### What is needed
Write only the number of lines below in which "Doanh" occurs.

### Supplied material
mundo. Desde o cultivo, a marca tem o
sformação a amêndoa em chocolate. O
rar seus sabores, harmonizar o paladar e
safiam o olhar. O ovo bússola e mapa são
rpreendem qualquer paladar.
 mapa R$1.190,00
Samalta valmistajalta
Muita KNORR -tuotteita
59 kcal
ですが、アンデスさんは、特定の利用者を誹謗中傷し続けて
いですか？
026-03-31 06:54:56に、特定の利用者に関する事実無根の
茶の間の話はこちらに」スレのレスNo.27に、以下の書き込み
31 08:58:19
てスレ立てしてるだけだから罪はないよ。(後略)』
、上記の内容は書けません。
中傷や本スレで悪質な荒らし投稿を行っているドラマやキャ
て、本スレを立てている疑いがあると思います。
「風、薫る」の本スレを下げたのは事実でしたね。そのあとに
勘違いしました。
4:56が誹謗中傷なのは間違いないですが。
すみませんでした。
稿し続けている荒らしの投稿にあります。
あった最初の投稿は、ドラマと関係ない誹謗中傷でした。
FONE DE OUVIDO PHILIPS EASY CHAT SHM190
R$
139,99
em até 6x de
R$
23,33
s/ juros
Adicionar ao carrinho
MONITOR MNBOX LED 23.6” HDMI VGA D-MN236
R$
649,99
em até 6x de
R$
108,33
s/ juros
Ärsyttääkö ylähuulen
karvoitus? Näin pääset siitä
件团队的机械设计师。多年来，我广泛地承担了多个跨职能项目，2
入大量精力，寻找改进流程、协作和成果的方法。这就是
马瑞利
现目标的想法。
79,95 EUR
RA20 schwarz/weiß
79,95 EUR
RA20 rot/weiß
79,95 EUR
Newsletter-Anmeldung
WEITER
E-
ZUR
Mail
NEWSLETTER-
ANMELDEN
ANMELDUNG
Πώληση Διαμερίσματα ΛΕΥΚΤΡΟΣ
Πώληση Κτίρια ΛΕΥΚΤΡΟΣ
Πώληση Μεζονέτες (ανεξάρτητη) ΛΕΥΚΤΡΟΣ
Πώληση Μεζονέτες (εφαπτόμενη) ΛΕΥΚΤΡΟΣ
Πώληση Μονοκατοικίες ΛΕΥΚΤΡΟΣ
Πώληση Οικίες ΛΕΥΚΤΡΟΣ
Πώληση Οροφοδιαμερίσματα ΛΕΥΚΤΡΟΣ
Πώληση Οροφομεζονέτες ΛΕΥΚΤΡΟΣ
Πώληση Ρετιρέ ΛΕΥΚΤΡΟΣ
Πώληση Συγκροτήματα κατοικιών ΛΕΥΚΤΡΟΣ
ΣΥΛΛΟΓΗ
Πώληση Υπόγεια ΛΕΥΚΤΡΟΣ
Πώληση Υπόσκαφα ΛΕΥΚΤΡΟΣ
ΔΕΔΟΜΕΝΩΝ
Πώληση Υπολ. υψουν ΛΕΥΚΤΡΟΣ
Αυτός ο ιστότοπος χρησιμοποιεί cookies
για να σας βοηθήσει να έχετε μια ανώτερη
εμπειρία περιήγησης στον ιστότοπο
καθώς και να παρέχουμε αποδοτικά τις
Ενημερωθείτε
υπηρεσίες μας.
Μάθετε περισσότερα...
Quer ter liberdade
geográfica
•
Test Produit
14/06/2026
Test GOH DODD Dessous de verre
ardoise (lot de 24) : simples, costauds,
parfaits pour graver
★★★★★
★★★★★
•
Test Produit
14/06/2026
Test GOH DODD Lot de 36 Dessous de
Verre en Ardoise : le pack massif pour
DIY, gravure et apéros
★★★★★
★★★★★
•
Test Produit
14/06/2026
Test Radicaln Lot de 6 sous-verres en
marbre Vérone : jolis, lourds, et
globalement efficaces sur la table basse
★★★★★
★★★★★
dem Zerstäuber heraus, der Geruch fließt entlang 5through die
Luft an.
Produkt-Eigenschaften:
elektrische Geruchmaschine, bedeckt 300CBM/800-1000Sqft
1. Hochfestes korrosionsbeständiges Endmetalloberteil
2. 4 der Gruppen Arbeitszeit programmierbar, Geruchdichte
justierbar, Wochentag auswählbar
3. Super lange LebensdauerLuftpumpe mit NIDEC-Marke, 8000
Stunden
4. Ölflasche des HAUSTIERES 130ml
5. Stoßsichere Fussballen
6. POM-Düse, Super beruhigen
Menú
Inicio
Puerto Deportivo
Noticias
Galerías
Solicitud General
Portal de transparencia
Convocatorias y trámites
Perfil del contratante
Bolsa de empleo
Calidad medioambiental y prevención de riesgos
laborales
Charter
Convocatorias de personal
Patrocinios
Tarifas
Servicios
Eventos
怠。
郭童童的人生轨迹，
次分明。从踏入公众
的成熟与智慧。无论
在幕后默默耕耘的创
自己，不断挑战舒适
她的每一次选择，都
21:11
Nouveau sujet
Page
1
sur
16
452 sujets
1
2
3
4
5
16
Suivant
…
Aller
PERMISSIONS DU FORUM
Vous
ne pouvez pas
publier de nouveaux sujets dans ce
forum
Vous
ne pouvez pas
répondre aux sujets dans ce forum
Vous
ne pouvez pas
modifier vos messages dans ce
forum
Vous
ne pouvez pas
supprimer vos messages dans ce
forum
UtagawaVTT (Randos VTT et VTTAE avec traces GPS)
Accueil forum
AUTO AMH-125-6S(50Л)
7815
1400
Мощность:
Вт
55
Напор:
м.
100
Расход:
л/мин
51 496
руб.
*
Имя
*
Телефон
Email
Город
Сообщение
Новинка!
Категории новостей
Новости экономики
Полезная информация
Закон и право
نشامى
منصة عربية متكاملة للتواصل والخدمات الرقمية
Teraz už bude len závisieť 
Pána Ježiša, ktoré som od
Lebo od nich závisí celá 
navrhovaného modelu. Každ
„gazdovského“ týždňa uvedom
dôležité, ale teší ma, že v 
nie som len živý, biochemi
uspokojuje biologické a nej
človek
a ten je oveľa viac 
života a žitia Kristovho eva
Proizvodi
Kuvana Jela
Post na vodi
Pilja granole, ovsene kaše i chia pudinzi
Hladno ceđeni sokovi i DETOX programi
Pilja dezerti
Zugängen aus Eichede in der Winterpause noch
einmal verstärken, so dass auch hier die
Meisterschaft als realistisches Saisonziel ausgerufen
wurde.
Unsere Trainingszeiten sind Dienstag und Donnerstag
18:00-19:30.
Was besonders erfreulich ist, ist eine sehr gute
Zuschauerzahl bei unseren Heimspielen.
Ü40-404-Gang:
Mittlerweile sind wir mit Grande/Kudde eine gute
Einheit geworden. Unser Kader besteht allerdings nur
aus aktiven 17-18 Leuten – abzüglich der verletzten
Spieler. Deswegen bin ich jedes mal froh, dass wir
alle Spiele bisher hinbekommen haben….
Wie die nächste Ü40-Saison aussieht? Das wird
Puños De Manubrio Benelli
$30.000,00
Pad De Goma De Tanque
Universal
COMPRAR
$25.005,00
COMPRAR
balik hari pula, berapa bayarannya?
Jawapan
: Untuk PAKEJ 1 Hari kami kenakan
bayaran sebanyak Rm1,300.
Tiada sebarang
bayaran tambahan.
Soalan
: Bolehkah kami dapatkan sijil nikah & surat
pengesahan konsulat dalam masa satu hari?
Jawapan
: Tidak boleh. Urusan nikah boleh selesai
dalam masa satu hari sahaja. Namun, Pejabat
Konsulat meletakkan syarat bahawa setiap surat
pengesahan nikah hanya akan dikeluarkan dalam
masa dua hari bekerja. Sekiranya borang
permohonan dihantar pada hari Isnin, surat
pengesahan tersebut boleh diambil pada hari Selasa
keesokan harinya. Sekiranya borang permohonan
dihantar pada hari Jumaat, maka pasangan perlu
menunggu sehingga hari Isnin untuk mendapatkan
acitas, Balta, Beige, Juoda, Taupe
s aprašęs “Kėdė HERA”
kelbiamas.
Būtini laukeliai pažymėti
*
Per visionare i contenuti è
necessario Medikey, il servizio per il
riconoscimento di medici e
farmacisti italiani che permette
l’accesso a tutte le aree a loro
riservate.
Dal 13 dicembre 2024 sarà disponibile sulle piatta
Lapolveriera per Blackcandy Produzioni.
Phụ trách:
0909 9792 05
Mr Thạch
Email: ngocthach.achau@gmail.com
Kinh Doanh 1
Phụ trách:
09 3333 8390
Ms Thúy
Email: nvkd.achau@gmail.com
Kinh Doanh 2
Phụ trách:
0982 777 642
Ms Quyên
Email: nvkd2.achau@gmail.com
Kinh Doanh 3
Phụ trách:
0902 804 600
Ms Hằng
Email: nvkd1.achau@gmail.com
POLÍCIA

### Solved problem
3